Reviso la definición de inducción al suicidio: «para que exista instigación se deben dar los siguientes requisitos: 1) La decisión: decidir al ejecutor que concrete el hecho. Es decir, a realizar la acción, lo que implica que, si el autor ya tomó la decisión de cometer un hecho concreto, los actos del inductor nunca pueden ser de instigación, y 2) los medios para instigar: ello a través de un medio psíquico, intelectual o espiritual, pues debe influir en la psiquis del autor para que tome la decisión. Las formas de instigar al suicidio son v riadas y dependen de la casuística».
Con todo, creo que, si ato estos cabos sueltos, la figura es adecuada a este caso. Consulto al fiscal federal Federico Delgado, en quien confío. Le facilito el expediente. Después de analizarlo unos días, concluye:
Si esto fuese una clase de derecho penal, yo hubiese escogido este caso para que los alumnos distingan un suicidio de una inducción al suicidio o de un homicidio. ¿Por qué? Porque la acción de matar a otro es relativamente sencilla. Aunque se puede hacer con las propias manos, encargando a alguien que mate a un tercero o convenciendo a otra persona para que se mate. En estos tres casos, ya sea de manera directa o por complicidad, se trataría de un homicidio. Un suicidio, en cambio, no es un delito. La decisión de terminar con la propia vida es individual y no tiene relación con el Código Penal. Sin embargo, hay una línea muy fina entre el suicidio y la inducción.
En efecto, ¿qué es inducir a otro a matarse? Es convencerlo de que su situación contextual carece de salidas exitosas. Pero, repito, la frontera es borrosa. Se trata de reforzar las convicciones de una persona que piensa que su existencia carece de salida.

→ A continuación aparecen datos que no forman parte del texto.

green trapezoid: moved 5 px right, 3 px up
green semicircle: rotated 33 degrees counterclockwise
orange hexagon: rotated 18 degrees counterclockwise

Por ejemplo, supongamos que el personaje se movía con relativa soltura en determinado ambiente de poder político. Supongamos también que esa soltura le servía para eludir la ley, violarla, hacer favores a sus amigos y obtener beneficios para sí, gracias a su posición estratégica que lo eximía de rendir cuentas. Supongamos, finalmente, que por alguna razón esa zona de confort desapareció y que de golpe dicha persona perdió amigos, quedó excluido de su círculo de referencia y que estima que todas esas cosas que hizo al margen de la ley se le vuelven encima. Es obvio que este personaje entró en una fase de vulnerabilidad. Su mundo se derrumbó repentinamente. A punto tal que carece de salidas. No puede frecuentar el ámbito del poder, sus amigos le dan la espalda, los que aún estén cerca suyo solo lo pueden acompañar y el futuro aparece lleno de sombras. Es importante retener que no importa si hay salidas para quienes están fuera de los zapatos de esa persona. El tema es él y solo él. Él debe creer que su vida no tiene sentido.

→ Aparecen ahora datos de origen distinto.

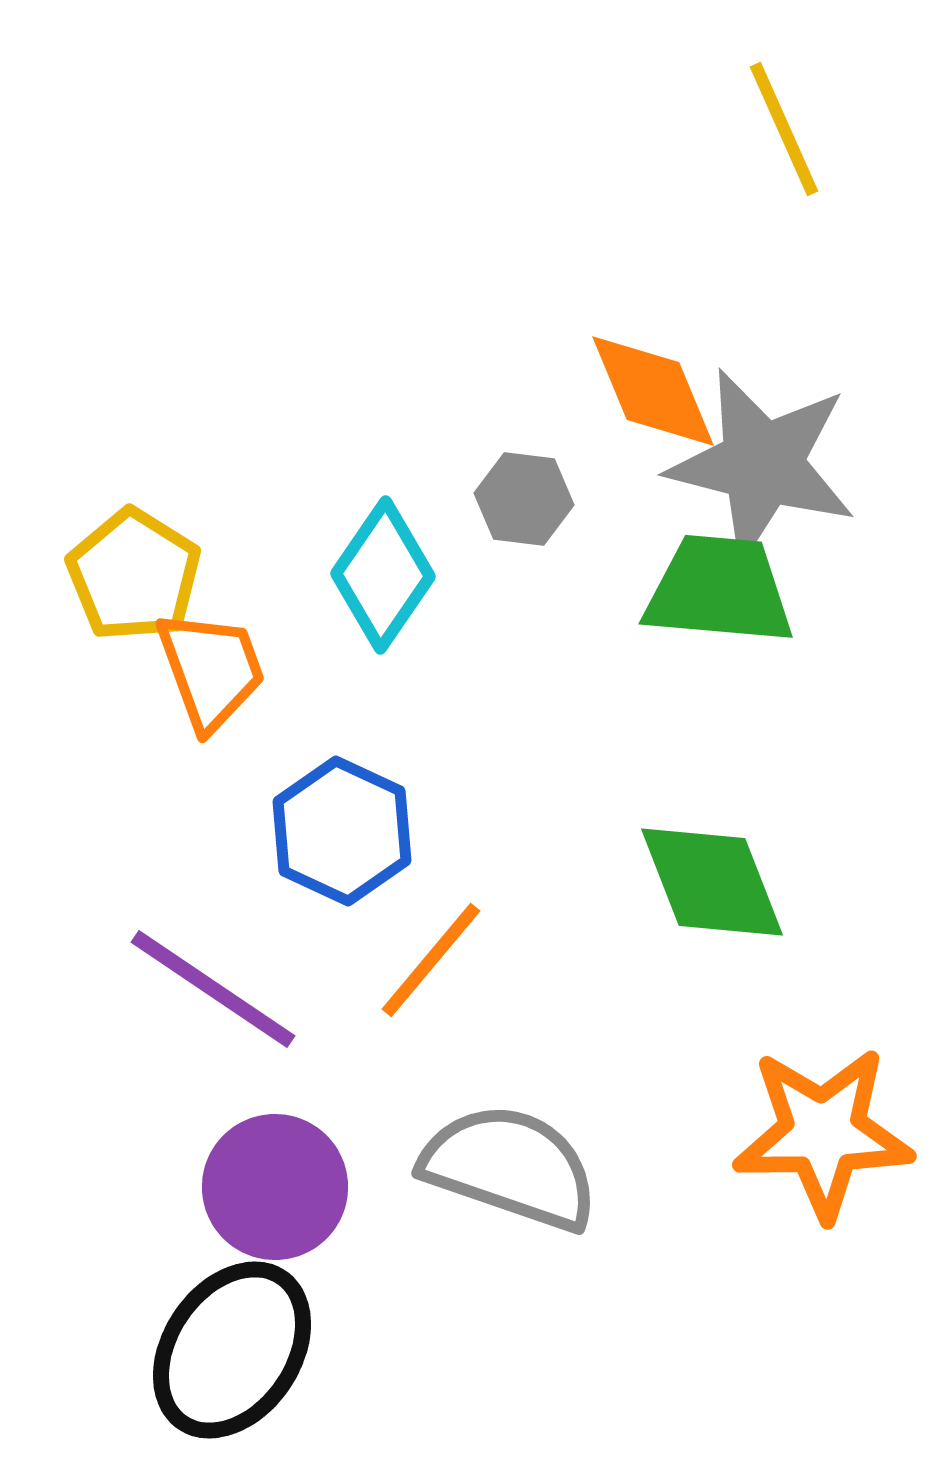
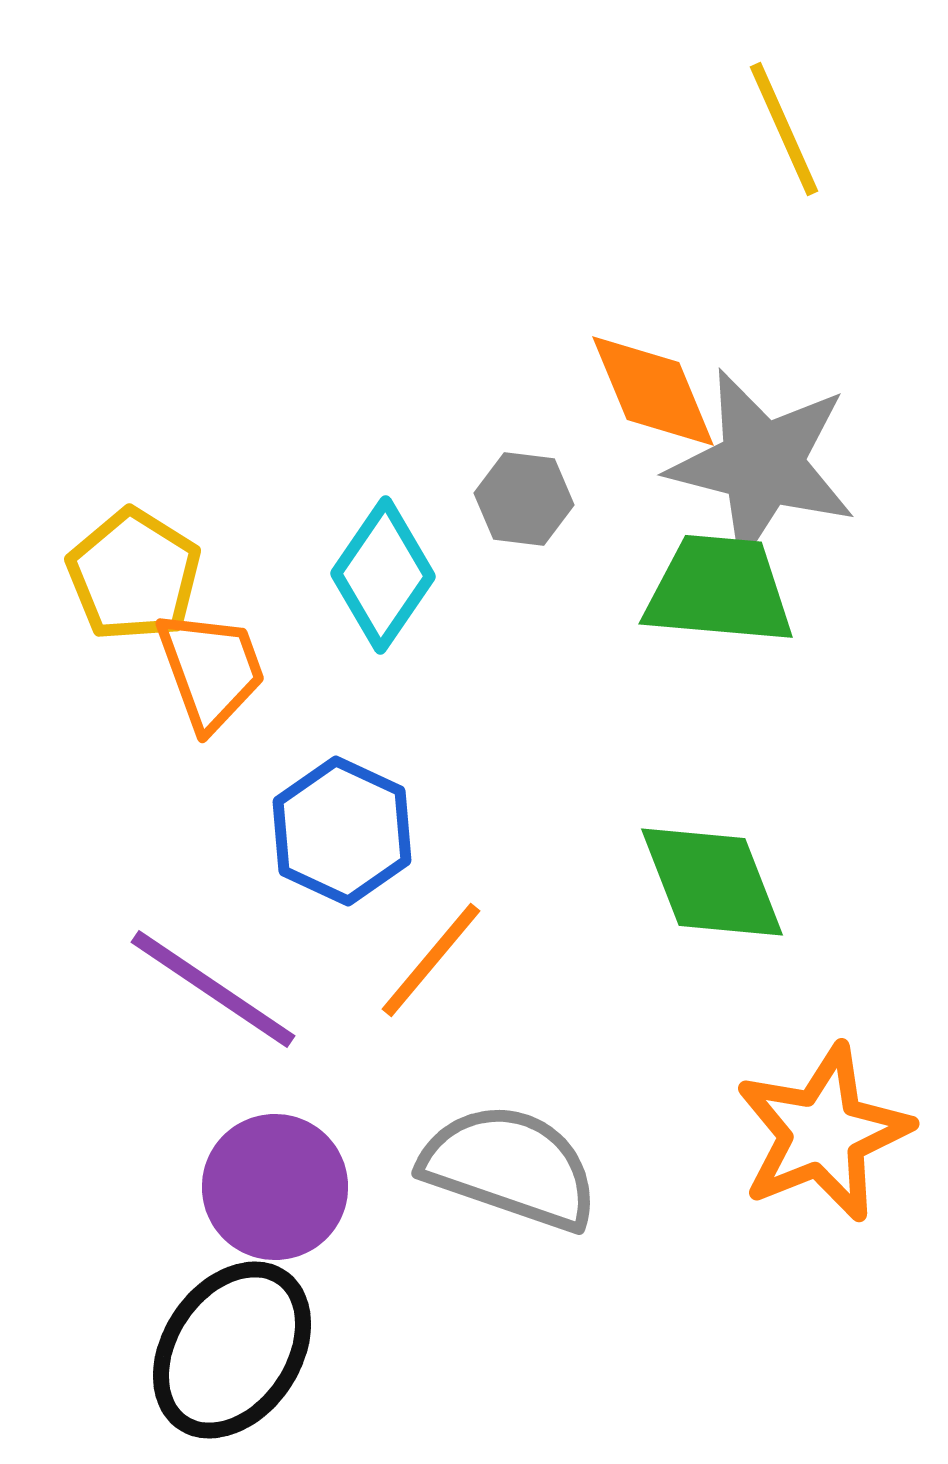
orange star: rotated 21 degrees counterclockwise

Frente a ese contexto, puede aparecer la idea del suicidio y esa idea puede ser acompañada de acciones que, directa o indirectamente, ratifiquen la sensación de que no hay salida exitosa. Allí yace la inducción. En persuadir al sujeto de que el camino de quitarse la vida es el correcto. Pero no hace falta hablarle, llamarlo, sugerirle. En ese caso estaríamos cerca de un homicidio. El tema es convencerlo sin exclamar:
¡Matate!
Imaginemos que esta persona hace algún sondeo para saber si hay alguna manera de volver al círculo del poder y que la respuesta es negativa, imaginemos que quiso comunicarse con viejos amigos que no responden sus llamados e imaginemos que la prensa recoja trascendidos que revelen este cambio de circunstancias. En esas condiciones, se podría pensar en una inducción al suicidio, porque todo lo que había no está más, porque todo lo que viene es opaco y porque lo envuelve una profunda sensación de abandono existencial. El personaje imaginario perfectamente podría ser Juan Duarte.